A plurality of time series data that are sequentially input are divided into partial time series data of a predetermined time, a similarity between the partial time series data is obtained, and a reception time in a specified time range is determined based on the similarity For each pair of similar partial time series data, a threshold value of similarity and a similarity threshold are stored, and from the generated partial time series data pair, a partial time series similar to the stored similarity threshold value is stored. A data search method in which data is stored as a temporary similar pair, and a given number of most similar partially similar time-series data pairs are read from the stored temporary similar pairs.

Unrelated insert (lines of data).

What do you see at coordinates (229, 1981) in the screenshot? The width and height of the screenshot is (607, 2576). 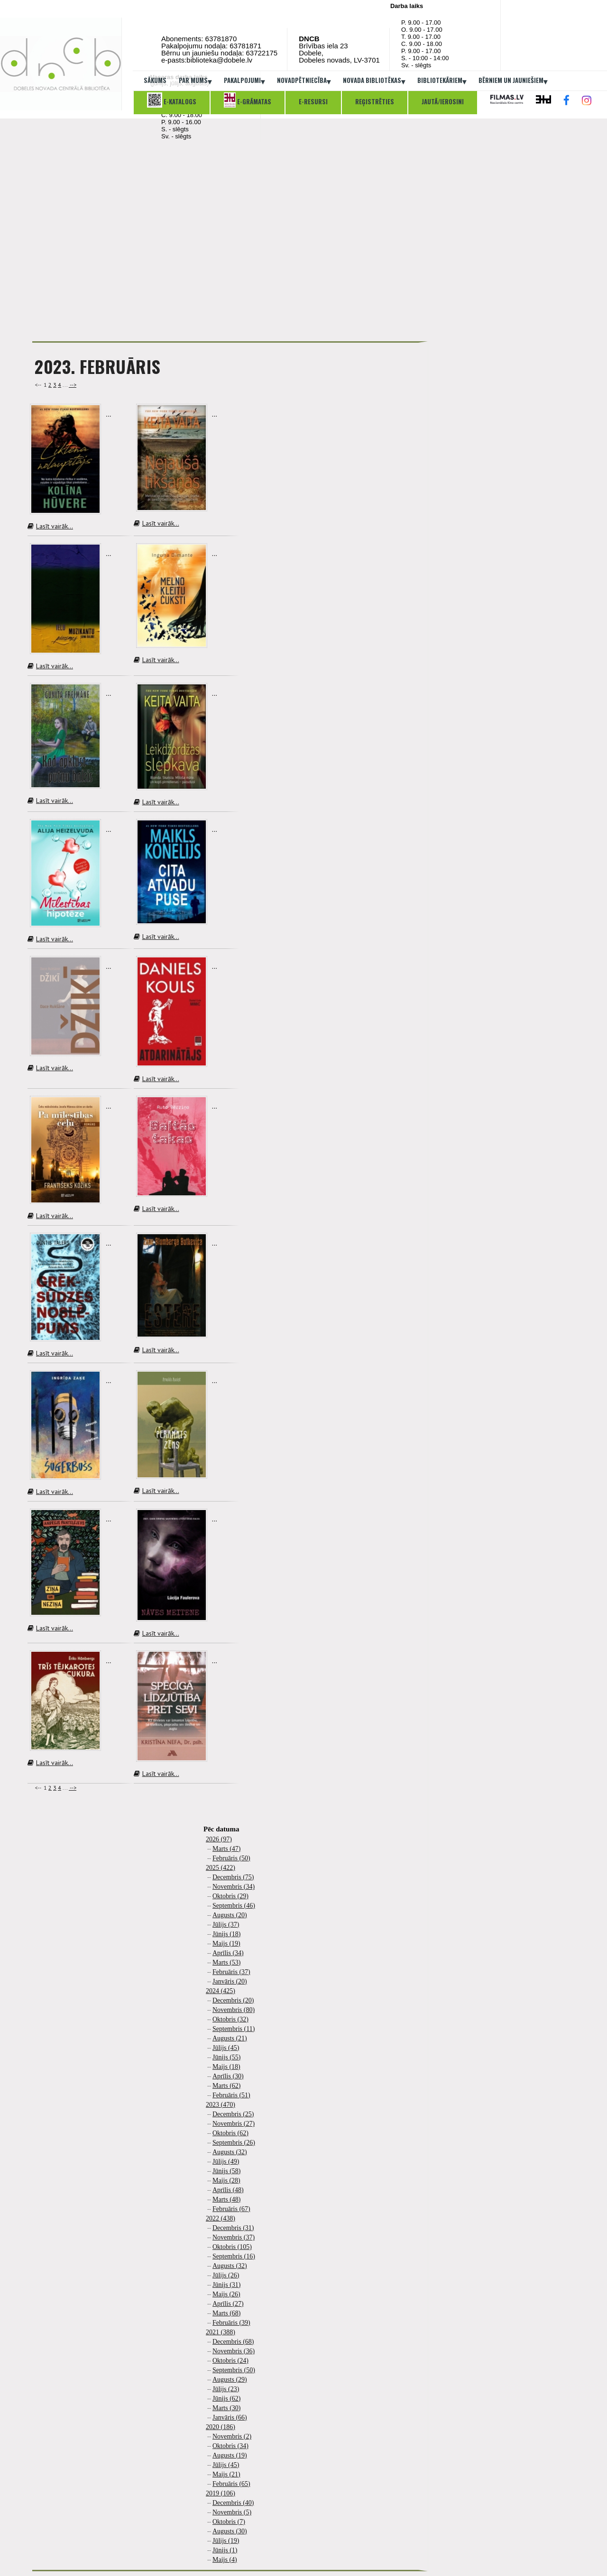 I see `Janvāris (20)` at bounding box center [229, 1981].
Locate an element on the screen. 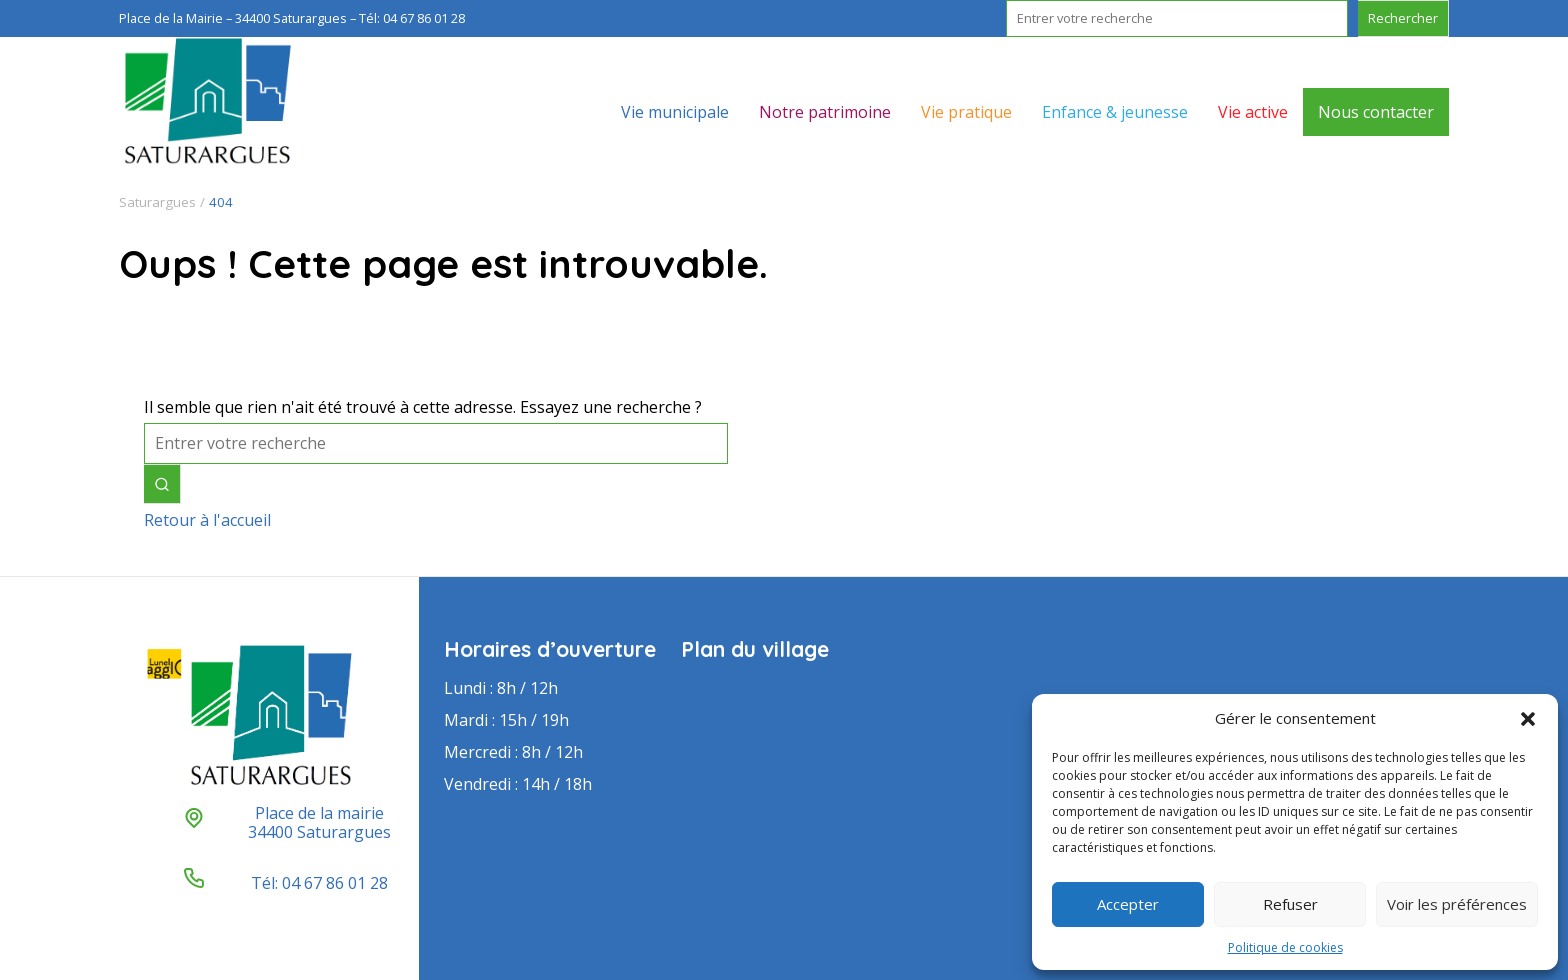 Image resolution: width=1568 pixels, height=980 pixels. Refuser is located at coordinates (1290, 904).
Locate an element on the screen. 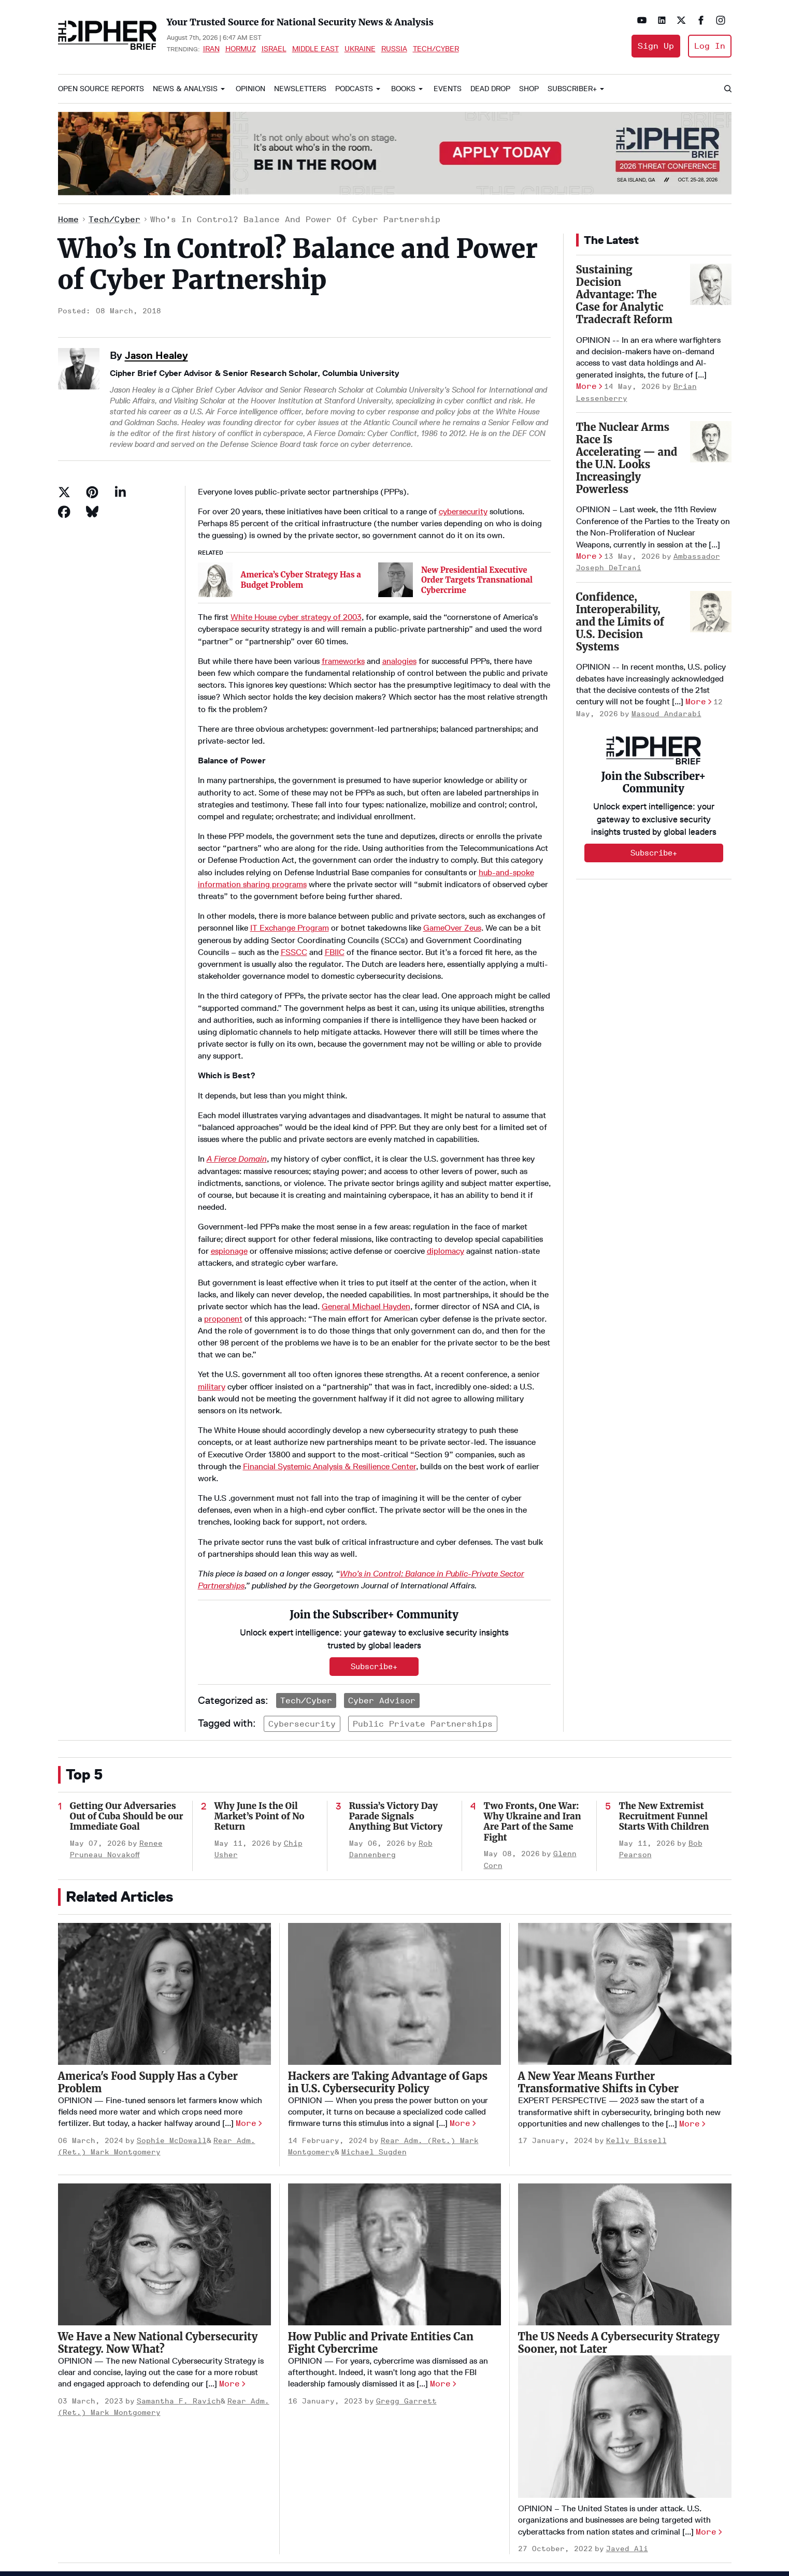  Hackers are Taking Advantage of Gaps in U.S. Cybersecurity Policy is located at coordinates (388, 1927).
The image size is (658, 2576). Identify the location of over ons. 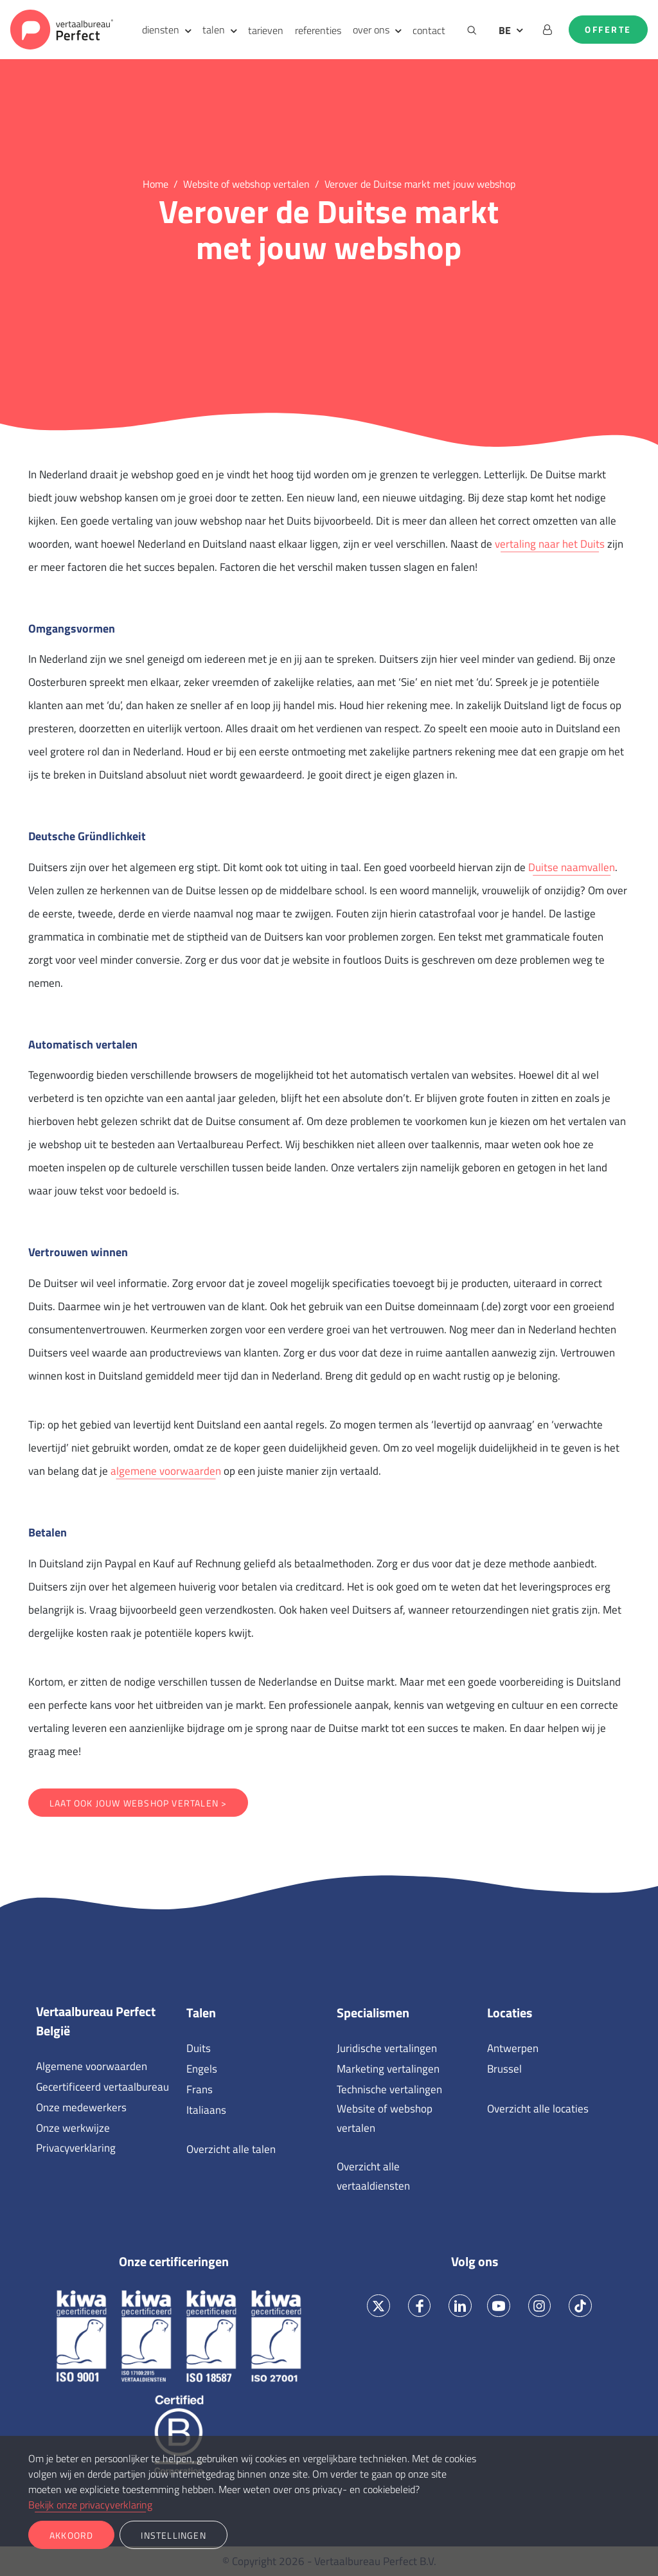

When obtaining the similarity between the partial time-series data, the similarity search index having a structure distinguishable by the reception time of the partial time-series data is used to determine the similarity of the partial time-series data for each reception time. 4. The data search method according to claim 3, wherein the data is narrowed down by a threshold.

A data search program for causing a computer to execute the data search method according to claim 3 or 4.